Stability of embedding mean estimation: When a minority group has very few or no samples, the estimation variance of \(\mu_{(y,d)}\) is high. While experiments show a lead in missing-group scenarios, the robustness of mean differentiation under few-shot conditions is a potential risk.
Hyperparameter sensitivity: The choice of \(\lambda_{spur}/\lambda_{core}\) impacts results; whether a self-adaptive scheme exists or if they need re-tuning across datasets remains to be explored.
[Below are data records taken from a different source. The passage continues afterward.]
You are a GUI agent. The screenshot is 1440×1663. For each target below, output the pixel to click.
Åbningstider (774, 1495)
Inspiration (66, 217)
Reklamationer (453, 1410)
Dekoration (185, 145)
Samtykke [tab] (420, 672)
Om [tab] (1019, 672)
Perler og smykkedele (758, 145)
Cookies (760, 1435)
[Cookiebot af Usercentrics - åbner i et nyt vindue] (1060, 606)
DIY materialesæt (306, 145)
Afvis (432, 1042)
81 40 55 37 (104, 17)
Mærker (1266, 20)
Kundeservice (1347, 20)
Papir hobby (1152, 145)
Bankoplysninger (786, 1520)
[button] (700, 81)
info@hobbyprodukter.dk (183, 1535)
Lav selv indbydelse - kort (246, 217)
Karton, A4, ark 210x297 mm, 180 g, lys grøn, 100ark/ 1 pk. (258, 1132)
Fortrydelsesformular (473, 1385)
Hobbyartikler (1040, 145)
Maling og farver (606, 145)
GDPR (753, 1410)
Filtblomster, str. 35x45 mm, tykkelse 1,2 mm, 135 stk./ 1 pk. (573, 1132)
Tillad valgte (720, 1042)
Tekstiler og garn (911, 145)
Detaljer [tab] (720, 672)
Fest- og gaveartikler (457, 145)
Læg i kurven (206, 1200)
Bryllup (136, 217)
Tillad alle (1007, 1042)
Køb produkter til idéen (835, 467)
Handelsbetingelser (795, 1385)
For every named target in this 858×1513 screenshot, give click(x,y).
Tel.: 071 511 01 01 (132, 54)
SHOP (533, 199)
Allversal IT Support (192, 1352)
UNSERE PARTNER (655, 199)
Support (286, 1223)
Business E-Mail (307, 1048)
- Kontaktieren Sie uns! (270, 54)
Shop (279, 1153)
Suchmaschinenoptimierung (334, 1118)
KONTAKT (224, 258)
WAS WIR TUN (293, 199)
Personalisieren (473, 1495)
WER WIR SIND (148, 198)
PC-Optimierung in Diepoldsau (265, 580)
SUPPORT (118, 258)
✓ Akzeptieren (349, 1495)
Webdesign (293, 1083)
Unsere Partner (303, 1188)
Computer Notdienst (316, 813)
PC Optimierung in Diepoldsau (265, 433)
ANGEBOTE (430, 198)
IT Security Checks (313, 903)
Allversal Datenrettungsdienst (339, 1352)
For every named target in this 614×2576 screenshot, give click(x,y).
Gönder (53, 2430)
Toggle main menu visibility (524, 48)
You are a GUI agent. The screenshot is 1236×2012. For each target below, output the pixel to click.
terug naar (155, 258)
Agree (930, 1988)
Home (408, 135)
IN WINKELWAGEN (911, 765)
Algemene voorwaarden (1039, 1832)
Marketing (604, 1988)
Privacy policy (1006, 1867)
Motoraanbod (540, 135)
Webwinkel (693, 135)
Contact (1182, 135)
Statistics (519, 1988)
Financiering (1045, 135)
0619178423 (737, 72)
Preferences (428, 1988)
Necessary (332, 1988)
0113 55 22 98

vs GroupDRO: GroupDRO indirectly improves the worst group by dynamically upweighting high-loss groups; SCER directly regularizes spurious/core alignment in embedding space. SCER uses GroupDRO's loss as a backbone but significantly outperforms it in extreme missing-group scenarios (59.6 vs 44.1).
vs LISA / PDE (Data Augmentation / Progressive Expansion): These rely on interpolation or expanding seen samples to improve robustness, meaning they can only leverage seen domains. They fail when groups are entirely missing from training, whereas SCER constrains the representation directly.
vs ElRep: ElRep penalizes norms on the last representation layer—an embedding-level method but lacking the theoretical link to worst-group error. SCER provides an explicit error decomposition and theoretical meaning for its regularization, proving more stable on MetaShift / ColorMNIST (where ElRep drops to 46.5).
vs IRM / Domain Invariance: IRM learns cross-environment invariant features but suffers from optimization difficulties. SCER uses embedding mean geometry to directly locate spurious directions, which is more direct and shows gains when replacing IRM in the EIIL framework (72.6 vs 68.2).

Rating¶

Novelty: ⭐⭐⭐⭐⭐ Decouples worst-group error into spurious/core alignment with loss directly derived from theory.
Experimental Thoroughness: ⭐⭐⭐⭐ Six benchmarks + pressure tests (extreme bias/missing groups/no labels) + t-SNE; comprehensive coverage, though the gap between theory and practice could be deeper.
Writing Quality: ⭐⭐⭐⭐ Clear mapping between theory and method; good integration of figures and text.
Value: ⭐⭐⭐⭐⭐ Provides a reusable theoretical framework and plug-and-play regularization for embedding-level anti-spurious correlation.